Some 45 percent of mothers and 42 percent of fathers of 13-year-olds reported using harsh verbal discipline toward their child in the past year, but the study found this only increased the teens’ conduct problems and symptoms of depression.

Holden, who is an opponent of spanking, has not seen evidence that parents are actually yelling more because they’re trying to avoid corporal punishment. Both he and McCready say it’s appropriate to yell at children when there is imminent danger and you need to get their attention quickly, like “Don’t touch the grill, it’s hot!” But yelling out of frustration is not a sustainable strategy, they said.

Dr. Phil McGraw recently told TODAY that yelling causes children to go into shutdown mode.

So if you shouldn’t smack or yell, what’s the best way to discipline your child? The American Academy of Pediatrics, which does not recommend spanking, has some suggestions, including withholding privileges and time-out.

When you feel yourself getting ready to yell, try to step back and wait until you are calmer, McCready said. Misbehavior is always a symptom so think about why the child is acting out, she added. 

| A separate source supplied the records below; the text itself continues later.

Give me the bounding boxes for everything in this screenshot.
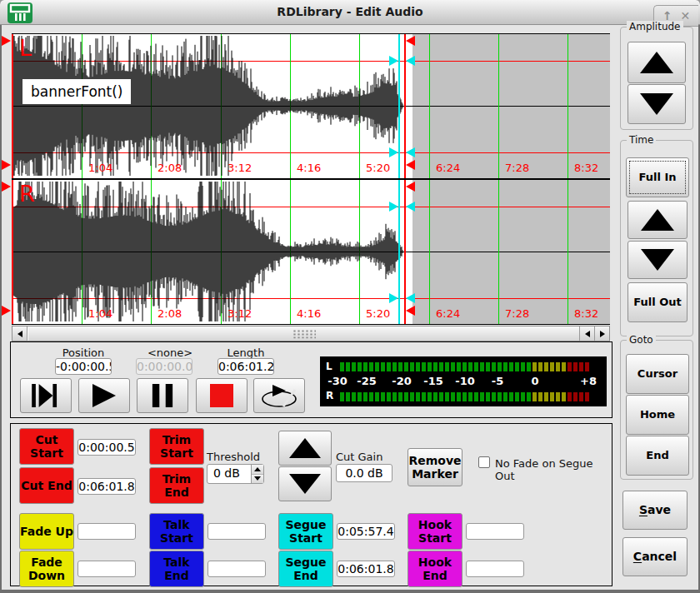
zoom-full-out-button[interactable]: Full Out — [628, 282, 688, 322]
threshold-input[interactable] — [208, 465, 251, 481]
meter-segment-green — [474, 362, 478, 371]
time-tick-label: 6:24 — [436, 162, 460, 174]
meter-segment-green — [410, 362, 414, 371]
threshold-spinbox[interactable] — [207, 464, 264, 484]
meter-segment-green — [398, 362, 402, 371]
segue-end-button[interactable]: Segue End — [278, 551, 333, 587]
hook-end-button[interactable]: Hook End — [408, 551, 462, 587]
cut-start-marker-top[interactable] — [2, 36, 11, 46]
transport-panel: Position <none> Length LR-30-25 — [10, 341, 612, 418]
hook-start-button[interactable]: Hook Start — [408, 513, 462, 550]
waveform-right-channel[interactable]: 1:042:083:124:165:206:247:288:32R — [12, 179, 610, 325]
meter-segment-green — [451, 392, 455, 401]
title-bar[interactable]: RDLibrary - Edit Audio ↑ ✕ — [0, 0, 700, 25]
talk-end-field[interactable] — [208, 561, 266, 577]
segue-start-marker-top[interactable] — [389, 202, 398, 212]
hook-start-field[interactable] — [466, 523, 524, 540]
cancel-button[interactable]: Cancel — [622, 537, 688, 576]
segue-start-button[interactable]: Segue Start — [278, 513, 333, 550]
fade-up-field[interactable] — [78, 523, 136, 540]
cut-start-marker-bottom[interactable] — [2, 306, 11, 316]
gain-up-button[interactable] — [278, 431, 332, 466]
talk-end-button[interactable]: Talk End — [149, 551, 204, 587]
goto-end-button[interactable]: End — [626, 436, 689, 476]
talk-start-field[interactable] — [208, 523, 266, 540]
hook-end-field[interactable] — [466, 561, 524, 577]
cut-end-field[interactable] — [78, 478, 136, 495]
segue-start-line[interactable] — [398, 34, 400, 178]
pause-button[interactable] — [137, 378, 188, 413]
cut-gain-field[interactable] — [336, 464, 392, 482]
meter-segment-red — [568, 362, 572, 371]
stop-button[interactable] — [196, 378, 248, 413]
segue-end-marker-bottom[interactable] — [406, 147, 415, 157]
play-button[interactable] — [78, 378, 130, 413]
segue-start-line[interactable] — [398, 180, 400, 324]
cut-end-marker-bottom[interactable] — [406, 160, 415, 170]
cut-start-field[interactable] — [78, 439, 136, 456]
fade-down-button[interactable]: Fade Down — [19, 551, 74, 587]
cut-start-line[interactable] — [12, 180, 13, 324]
amplitude-up-button[interactable] — [628, 42, 686, 83]
spin-down-button[interactable] — [252, 475, 263, 484]
cut-start-marker-bottom[interactable] — [2, 160, 11, 170]
goto-group: Goto Cursor Home End — [620, 340, 693, 480]
position-field[interactable] — [55, 358, 112, 375]
meter-segment-olive — [544, 392, 548, 401]
loop-button[interactable] — [253, 378, 305, 413]
remove-marker-button[interactable]: Remove Marker — [408, 448, 462, 486]
meter-segment-green — [352, 362, 356, 371]
scroll-left-button[interactable] — [12, 326, 28, 341]
segue-start-marker-bottom[interactable] — [389, 147, 398, 157]
no-fade-checkbox[interactable] — [478, 456, 490, 468]
meter-segment-olive — [550, 392, 554, 401]
waveform-area[interactable]: 1:042:083:124:165:206:247:288:32R — [12, 180, 610, 324]
talk-start-button[interactable]: Talk Start — [149, 513, 204, 550]
cut-end-marker-top[interactable] — [406, 182, 415, 192]
meter-segment-green — [462, 392, 467, 401]
zoom-out-button[interactable] — [628, 241, 688, 279]
spin-up-button[interactable] — [252, 465, 263, 475]
zoom-full-in-button[interactable]: Full In — [626, 157, 689, 197]
amplitude-down-button[interactable] — [628, 84, 686, 124]
segue-start-field[interactable] — [337, 523, 395, 540]
trim-end-button[interactable]: Trim End — [149, 467, 204, 504]
scrollbar-thumb[interactable] — [28, 326, 579, 341]
segue-start-marker-bottom[interactable] — [389, 293, 398, 303]
scroll-right-button[interactable] — [594, 326, 609, 341]
segue-start-marker-top[interactable] — [389, 56, 398, 66]
cut-start-marker-top[interactable] — [2, 182, 11, 192]
threshold-spin-buttons[interactable] — [251, 465, 263, 483]
gain-down-button[interactable] — [278, 466, 332, 501]
fade-up-button[interactable]: Fade Up — [19, 513, 74, 550]
time-tick-label: 2:08 — [158, 307, 182, 320]
trim-start-button[interactable]: Trim Start — [149, 428, 204, 465]
shade-window-icon[interactable]: ↑ — [662, 10, 672, 22]
waveform-plot — [12, 180, 610, 324]
scroll-left-button-2[interactable] — [579, 326, 594, 341]
zoom-in-button[interactable] — [628, 201, 688, 239]
segue-end-marker-bottom[interactable] — [406, 293, 415, 303]
cut-end-marker-bottom[interactable] — [406, 306, 415, 316]
close-window-icon[interactable]: ✕ — [680, 10, 690, 22]
goto-cursor-button[interactable]: Cursor — [626, 354, 689, 394]
segue-end-marker-top[interactable] — [406, 56, 415, 66]
fade-down-field[interactable] — [78, 561, 136, 577]
meter-segment-green — [375, 392, 379, 401]
time-tick-label: 3:12 — [228, 162, 252, 174]
goto-home-button[interactable]: Home — [626, 395, 689, 435]
save-button[interactable]: Save — [622, 491, 688, 530]
cut-end-marker-top[interactable] — [406, 36, 415, 46]
waveform-area[interactable]: 1:042:083:124:165:206:247:288:32LbannerF… — [12, 34, 610, 178]
cut-end-button[interactable]: Cut End — [19, 467, 74, 504]
cut-start-line[interactable] — [12, 34, 13, 178]
length-field[interactable] — [218, 358, 274, 375]
meter-segment-green — [492, 392, 496, 401]
cut-start-button[interactable]: Cut Start — [19, 428, 74, 465]
play-from-start-button[interactable] — [20, 378, 72, 413]
segue-end-field[interactable] — [337, 561, 395, 577]
waveform-left-channel[interactable]: 1:042:083:124:165:206:247:288:32LbannerF… — [12, 33, 610, 179]
meter-segment-green — [457, 362, 461, 371]
segue-end-marker-top[interactable] — [406, 202, 415, 212]
waveform-scrollbar[interactable] — [12, 326, 610, 341]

“We don’t have the time or we don’t take the time to really emotionally connect with our kids,” McCready said. “Our kids have this attention basket that has to be filled with positive attention.”

If there is an ongoing behavior issue, implement consequences and follow through each and every time, she advised.

Added Holden: “You want to promote a positive, good close relationship where the child is going to listen to you because they want to please you and not because they’re scared of you or afraid you’re going to start yelling at them.”